Andreas Wittwer: Note 4. Spielt die zweite Halbzeit für Kchouk, weiss auf dieser Position viel besser zu gefallen.
Roman Buess: Note 4. Kommt in der 67. Minute und holt den Penalty zum 2:3 heraus.
Alessandro Kräuchi: kein Note. Kommt in den Schlussminuten. Das reicht nicht für eine Note.
14 Bilder

Sierro top, Kchouck flop: Die Noten der FCSG-Spieler nach der 2:3-Niederlage gegen die Berner Young Boys

Die Fans

14'597 Zuschauer sorgten für einen stimmungsvollen Rahmen. Der FCSG - Ausgabe 2018/19 ist sich der lautstarken Unterstützung der Fans auch dann sicher, wenn man im Rückstand liegt.

Die Reaktionen

Trainer Peter Zeidler: «Ich habe einen verdienten Sieg von YB gesehen.
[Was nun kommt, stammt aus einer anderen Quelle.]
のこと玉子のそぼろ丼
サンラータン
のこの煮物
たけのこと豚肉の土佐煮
Die haben viele Spieler auf Bundesliga-Niveau. Die Tore dürfen wir so nicht zulassen, wir haben Fehler gemacht. Also müssen wir weiter trainieren, besser werden um irgendwann solche Fehler zu vermeiden. Kompliment an die Zuschauer, die uns bis zur letzten Sekunde unterstützt haben.»
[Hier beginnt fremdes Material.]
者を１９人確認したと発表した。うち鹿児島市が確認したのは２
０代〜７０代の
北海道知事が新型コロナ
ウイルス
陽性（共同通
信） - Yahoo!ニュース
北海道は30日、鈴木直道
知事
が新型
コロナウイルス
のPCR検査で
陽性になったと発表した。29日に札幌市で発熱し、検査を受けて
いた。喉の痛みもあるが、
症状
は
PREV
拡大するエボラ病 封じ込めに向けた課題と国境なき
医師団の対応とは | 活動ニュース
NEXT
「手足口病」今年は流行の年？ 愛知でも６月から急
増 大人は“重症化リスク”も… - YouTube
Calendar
Captain Silvan Hefti: «Wir hatten in der ersten Halbzeit ein paar schlechte Minuten, als wir zu weit vom Gegner weg standen und so die Tore kassierten. Sonst kann ich der Mannschaft nichts vorwerfen.»
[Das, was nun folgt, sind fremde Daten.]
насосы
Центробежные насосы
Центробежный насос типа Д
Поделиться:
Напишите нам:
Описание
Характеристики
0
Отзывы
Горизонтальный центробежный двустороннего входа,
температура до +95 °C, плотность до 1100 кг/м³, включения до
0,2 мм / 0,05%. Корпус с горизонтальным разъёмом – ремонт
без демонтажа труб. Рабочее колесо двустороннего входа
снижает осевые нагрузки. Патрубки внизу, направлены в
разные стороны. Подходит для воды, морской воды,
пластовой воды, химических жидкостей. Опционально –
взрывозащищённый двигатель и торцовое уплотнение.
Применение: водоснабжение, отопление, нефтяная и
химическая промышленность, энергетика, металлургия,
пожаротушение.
Torhüter Dejan Stojanovic: «Mit etwas Glück schiessen wir kurz vor Schluss noch den Ausgleichstreffer. Das 2:3 kam wohl etwas zu spät.»

Erinnerungen

Am 30. September 1989 besiegte der FC St.Gallen die Berner Young Boys mit 5:1. Es war nicht irgendein Sieg. Es war die unvergessliche Gala von Ivan Zamorano und Hugo Rubio. Zamorano traf dreimal in nur gerade vier Minuten. Das Espenmoos wurde zum Tollhaus.

«Drei Tore von Ivan Zamorano waren zu viel: Sogar alt Bundesrat Kurt Furgler flippte beinahe aus.»